Si, me acuerdo del río aquel. El Río Carchi. De vez en cuando, molíamos barbasco, y a medianoche, cuando había luna llena, teñíamos el agua de verde con el zumo venenoso. Manolo, el primo mayor, con dos peones más, tendían la red en El Estrecho para atrapar a los peces moribundos. Era en los tiempos de aguas bajas, pues en invierno, solíamos utilizar tacos de dinamita para desmayar a los peces. No había otra forma de financiar los sueños sino era con el dinero que ganábamos vendiendo los peces en los mercados de Tulcán y Cumbal. Lo hacíamos regularmente, alertados por la posibilidad de que se nos adelantaran los peones de las haciendas vecinas. Con el tiempo, tuvimos que competir incluso con los peones de las haciendas del lado ecuatoriano. Llagamos hasta hacer disparos de escopeta al aire para asustarlos cuando los sentíamos bajar en tropel hacia las orillas del Carchi. El Río Carchi no solo nos financiaba los sueños, sino que nos proporcionaba protección internacional. Cuando mis primos y sus amigotes se emborrachaban y apaleaban a los jóvenes del pueblo de Panan (nosotros vivíamos en las casuchas de las haciendas), solían cruzar el río huyendo de la policía, presta a vengar a sus jóvenes pueblerinos.

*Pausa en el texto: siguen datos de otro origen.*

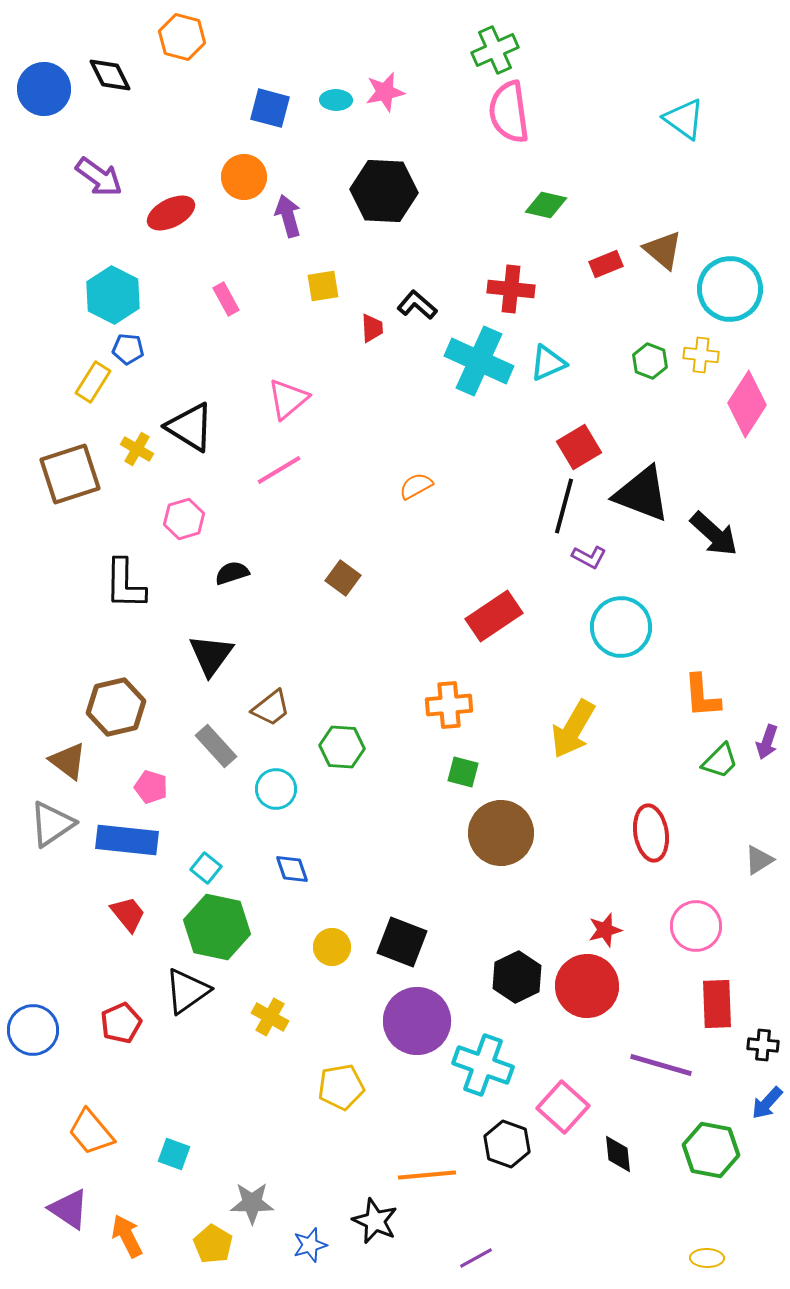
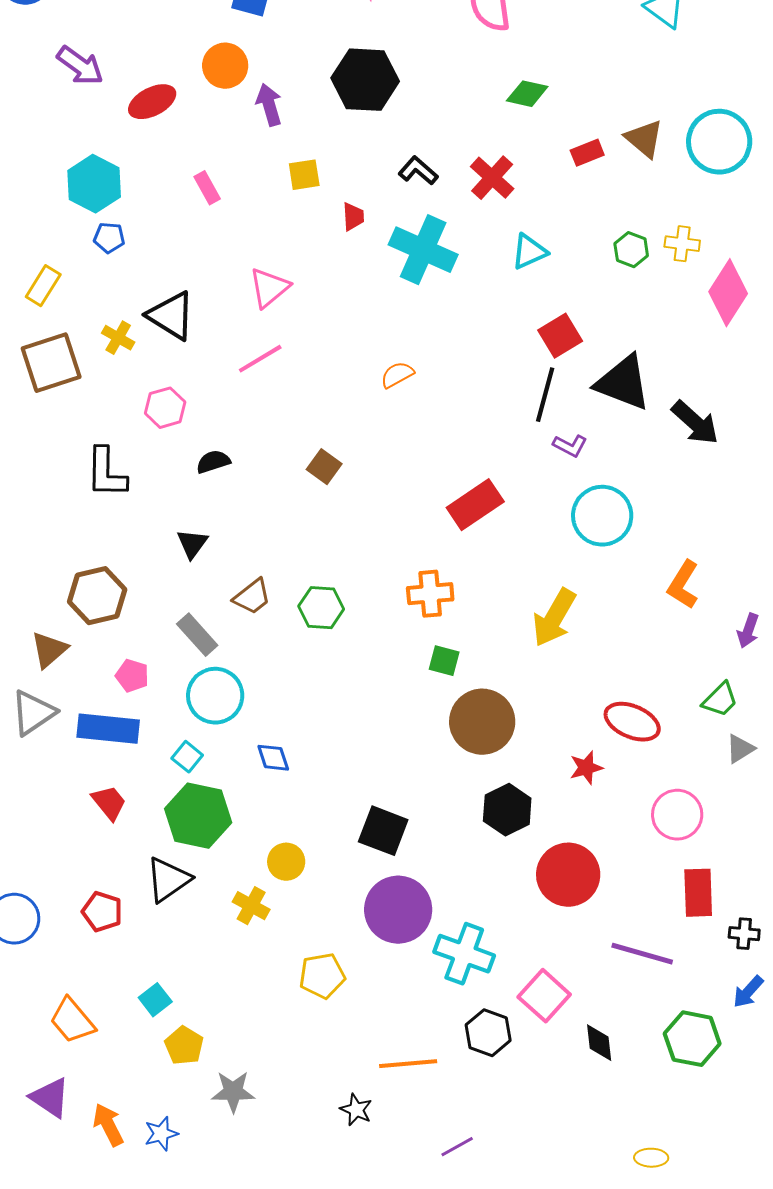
red cross: (511, 289) -> (492, 178), turned 36
cyan circle: (730, 289) -> (719, 142), moved
black L-shape: (417, 305) -> (418, 171), moved
cyan cross: (479, 361) -> (423, 250), moved
yellow rectangle: (93, 382) -> (43, 286), moved
black triangle: (211, 655) -> (192, 544), size x0.7
orange L-shape: (702, 696) -> (683, 585), turned 36
green hexagon: (342, 747) -> (321, 608), moved
brown triangle: (68, 761) -> (49, 650), turned 42
green trapezoid: (720, 761) -> (720, 700), moved
cyan circle: (276, 789) -> (215, 696), moved, size x1.4
red ellipse: (651, 833) -> (632, 722), turned -58
red star: (605, 930) -> (586, 768), moved
yellow circle: (332, 947) -> (286, 862), moved
black hexagon: (517, 977) -> (507, 810), moved
red pentagon: (121, 1023) -> (102, 912), turned -30
cyan square: (174, 1154) -> (155, 1000), moved, turned 32
black star: (375, 1221) -> (356, 1110), size x0.7
yellow pentagon: (213, 1244) -> (184, 1046), moved
blue star: (310, 1245) -> (161, 1134), moved
yellow ellipse: (707, 1258) -> (651, 1158), moved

Se lanzaban a sus aguas gritando consignas a cualquier cosa e insultando la dignidad de la autoridad legítima. Ya del otro lado de la frontera, les enseñaban el trasero a los policías. Dejaron de hacerlo cuando un uniformado le metió un tiro por donde sabemos al primo Manolo. A las aguas de aquel río de nuestra vida, íbamos con mis primas a ahogar los perros recién nacidos de las perras de la hacienda. Los llenábamos en un costal y ya en la orilla, los soltábamos uno a uno. Aun no había lástima ni júbilo en el corazón. Todo era natural como la naturaleza misma. Después de deshacernos de los cachorros, nos metíamos a los vados. A veces, utilizábamos tarros de manteca tapados al vacío para no ahogarnos. Nadábamos el tiempo suficiente para no morirnos de frío. Sin el acoso del tiempo, éramos lo suficiente para ser felices. Años más tarde, los contrabandistas cerraron para siempre aquella maravillosa época de gloria.

Con el auge del petróleo en el vecino país, mis primos y sus amigos, y sus enemigos, se fueron a cargar canecas de gasolina, cajas de manteca y jabón, costales de arroz y máquinas de coser que vendían al doble en este lado de la frontera. Sólo sobrevivieron aquellos contrabandistas que ahorraron el dinero suficiente para sobornar a las policías de los dos países, y estos ya no cruzaban el río a medianoche, sino que hacían cola en el Puente Internacional de Rumichaca a la madrugada para pasar los grandes camiones de mercancías. Algunos de mis primos se hicieron millonarios.

Aquellos que tampoco pudieron prosperar con el contrabando, ni con nada, peor con los salarios de miseria, invadieron algunas de las haciendas y echaron a los patrones. El río, supongo, seguirá igual, pero ya no financiará los sueños de nadie, máxime ahora que la guerra nacional se mueve por sus orillas.